Jean-Louis Murat : Stakhanov à la Bourboule

Á peine livrés les actes de son séminaire scénique post-"Il Francese", Jean-Louis Murat reprend du service live comme pour teaser l'avènement de sa future production, troisième volet promis d'une trilogie du pas de côté entamée avec "Travaux sur la N89", sans doute déjà dans les tuyaux.


On connaît la verve impatiente du Stakhanov arverne. Mais au vrai, si elle n'étonne plus personne, elle épate toujours un peu. Comme fascine le torrent ininterrompu de sève poétique débordant par tous les temps les flancs offerts à la muse de cet incorrigible graphomaniaque, seul véritable specimen d'authentique artisan capable d'aligner sa production dans des proportions industrielles.

Le tarif est immuable : un album par an les années ingrates, deux quand les semailles ont été généreuses et le tempérament clément. Cette année, à peine avait-il entamé la tournée consécutive à la publication d'Il Francese, deuxième étage d'une fusée exploratrice dont le premier lancement - un Travaux sur la N89 à la facture destructurée, éparpillée, expérimentale jusqu'à la désinvolture, forcément deconcertant - que le passant du (Mont) Sans-Souci en livrait une capture live immortalisée au Toboggan de Décines : Innamorato.

Où, dans une dérive tout neilyoungienne, supportée par la complicité de l'hydre Jimenez-Reynaud, bassiste et batteur rompus aux circonvolutions du patron, s'épanouissait le meilleur de cet album à cheval sur l'Histoire et le ratissage post-moderne, fantasmes italiens et souvenirs américains.

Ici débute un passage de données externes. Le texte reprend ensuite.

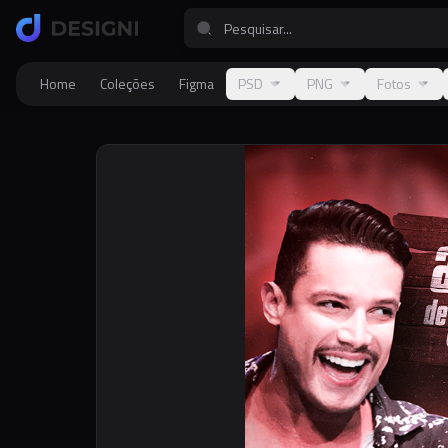
Home
Coleções
Figma
PSD
PNG
Fotos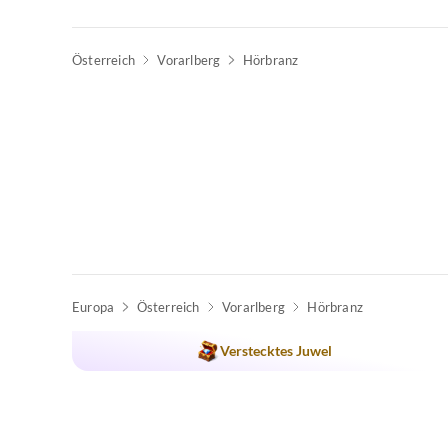
Österreich
Vorarlberg
Hörbranz
Top-Inserat
Europa
Österreich
Vorarlberg
Hörbranz
Verstecktes Juwel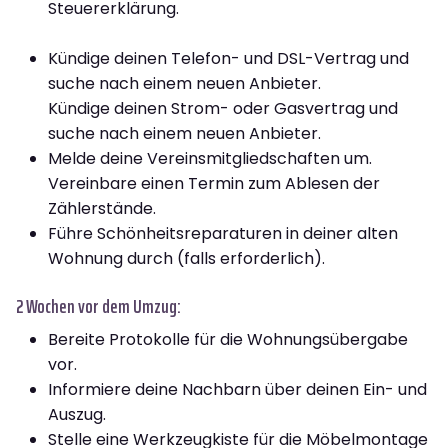
Steuererklärung.
Kündige deinen Telefon- und DSL-Vertrag und
suche nach einem neuen Anbieter.
Kündige deinen Strom- oder Gasvertrag und
suche nach einem neuen Anbieter.
Melde deine Vereinsmitgliedschaften um.
Vereinbare einen Termin zum Ablesen der
Zählerstände.
Führe Schönheitsreparaturen in deiner alten
Wohnung durch (falls erforderlich).
2 Wochen vor dem Umzug:
Bereite Protokolle für die Wohnungsübergabe
vor.
Informiere deine Nachbarn über deinen Ein- und
Auszug.
Stelle eine Werkzeugkiste für die Möbelmontage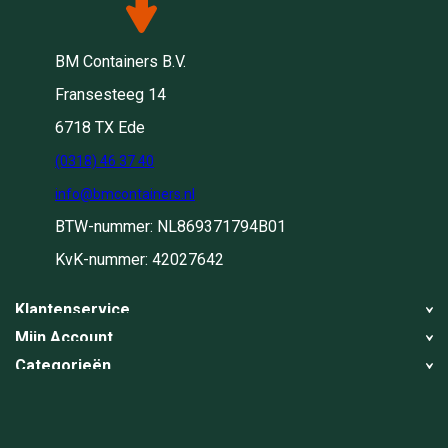
BM Containers B.V.
Fransesteeg 14
6718 TX Ede
(0318) 46 37 40
info@bmcontainers.nl
BTW-nummer: NL869371794B01
KvK-nummer: 42027642
Klantenservice
Mijn Account
Over ons
Categorieën
Registreren
Blog
Container huren
Mijn bestellingen
Werkwijze
Container ophalen
Container ophalen
Container ophalen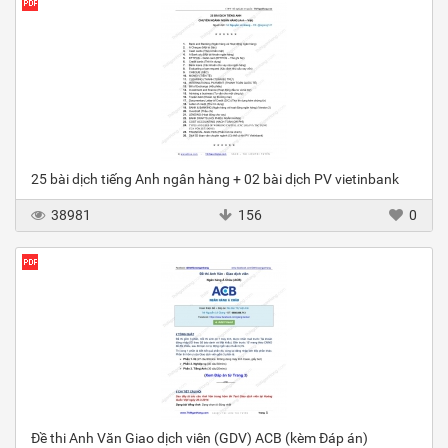
25 bài dịch tiếng Anh ngân hàng + 02 bài dịch PV vietinbank
38981
156
0
Đề thi Anh Văn Giao dịch viên (GDV) ACB (kèm Đáp án)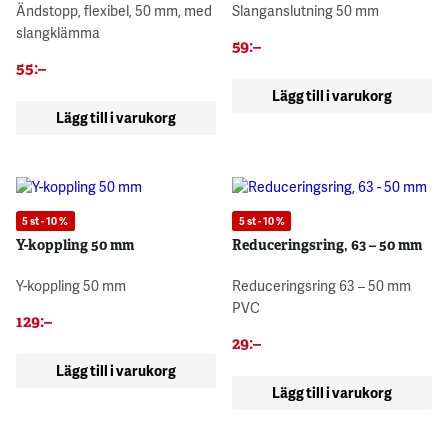
Ändstopp, flexibel, 50 mm, med
Slanganslutning 50 mm
slangklämma
59
:–
55
:–
Lägg till i varukorg
Lägg till i varukorg
5 st - 10 %
5 st - 10 %
Y-koppling 50 mm
Reduceringsring, 63 – 50 mm
Y-koppling 50 mm
Reduceringsring 63 – 50 mm
PVC
129
:–
29
:–
Lägg till i varukorg
Lägg till i varukorg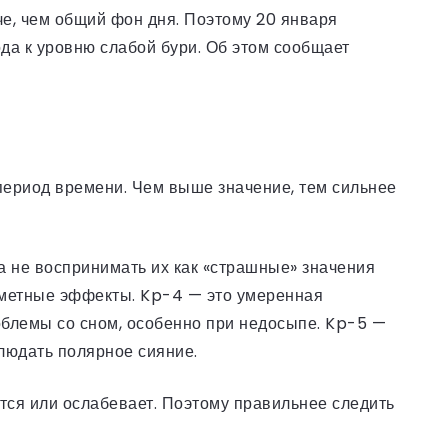
че, чем общий фон дня. Поэтому 20 января
да к уровню слабой бури. Об этом сообщает
период времени. Чем выше значение, тем сильнее
а не воспринимать их как «страшные» значения
аметные эффекты. Kp-4 — это умеренная
облемы со сном, особенно при недосыпе. Kp-5 —
людать полярное сияние.
ется или ослабевает. Поэтому правильнее следить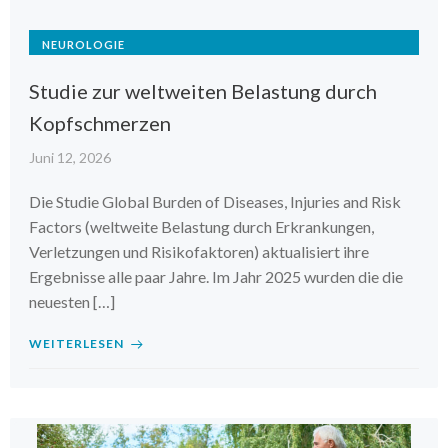
NEUROLOGIE
Studie zur weltweiten Belastung durch
Kopfschmerzen
Juni 12, 2026
Die Studie Global Burden of Diseases, Injuries and Risk
Factors (weltweite Belastung durch Erkrankungen,
Verletzungen und Risikofaktoren) aktualisiert ihre
Ergebnisse alle paar Jahre. Im Jahr 2025 wurden die die
neuesten […]
WEITERLESEN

Quelque chose plutôt que rien

Murat bien sûr, en plus d'un Je m'en souviens ritalisé a capella, y saupoudrait d'autres hauts faits : l'hypnotique Il Neige, en descente de Toboggan (l'album cette fois) et l'épique Les Jours du jaguar, période Lilith. Suffisant ? Non pas pour cet anti-Bartleby pyromane de tout bois : proclamation faite sur le titre étendard (Autant en faire quelque chose) et certifiée par ses chroniques musicales du mouvement des gilets jaunes dont les épisodes sont consultables sur jlmurat.com.

Ainsi trouvait-on en queue de comète live, quatre inédits en phase avec son intérêt récent pour les ondulations électroniques de l'innovation r'n'b (une inclination gourmande pour Frank Ocean et Kanye West), où comme les alt-countrymen de Lambchop sur leurs dernières productions, Murat s'abandonne à l'auto-tune (Ben) et combine ce nouveau son à sa pratique du rhythm 'n' blues originel (Coeur d'hiver, Par toi-même hideux) raccrochant ainsi en équilibriste les wagons live de ce convoi qui, pour paraître faussement bancal, dit tout de l'Auvergnat : irrécusable bluesman retenu par ses racines, en promesse constante de nouvelles pistes à ouvrir.

Là, probablement, faut-il trouver matière à tracer les futurs contours du prochain Murat, sans doute déjà sur le métier.